The years tick by until he no longer counts them. They don't grow old together, they don't grow closer together. They grow asymmetrically. He grows closer and she grows further apart. Like a strange mutated photosynthetic syndrome.

They lie together one day, her head in his lap. Her eyes shine in the dusk. She moves her head, trying to view the stars that aren't there. "It almost feels like we're camping," she says. "Remember the countryside?" He nods. "You and Gwen... in the woods."

He shakes his head. "Tosh..."

"I heard you," she says, voice barely a whisper.

"Nothing happened."

She shakes it off. "Ghosts," she says with a soft laugh, like the tinkling of bells. "We're ghosts that have ghosts."

He wraps his arm around her tightly, offers her a smile. "You--"

"There's nothing wrong with failing. Lots of people fail."

He wonders if he's a corpse or a spirit now, and what Tosh is, and if she's already evolved from one to the other with her dark eyes and stringy hair.
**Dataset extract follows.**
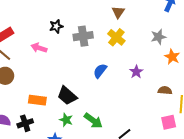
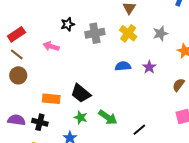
gray star: (158, 37) -> (160, 34), moved
blue semicircle: (100, 71) -> (123, 66), moved, turned 49
brown semicircle: (165, 90) -> (179, 85), turned -56
black cross: (25, 123) -> (40, 122), turned 35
He stares at her, she at the sky - it all seems like a twisted joke, she who used to adore him in spite of all his shortcomings. And now, and now --

He turns his face to the sky, expects the pitter patter of heavy rain drops striking his face. But there's no precipitation, no air, no water vapor. "What now?" he shrieks.

The other spirits whip by him in a flurry and he catches their gaze for a split second.

"Now," says Tosh, folding her hands together, maddeningly calm, "we wait."

He kicks at the imaginary dirt and she closes her eyes and fantasizes breathing.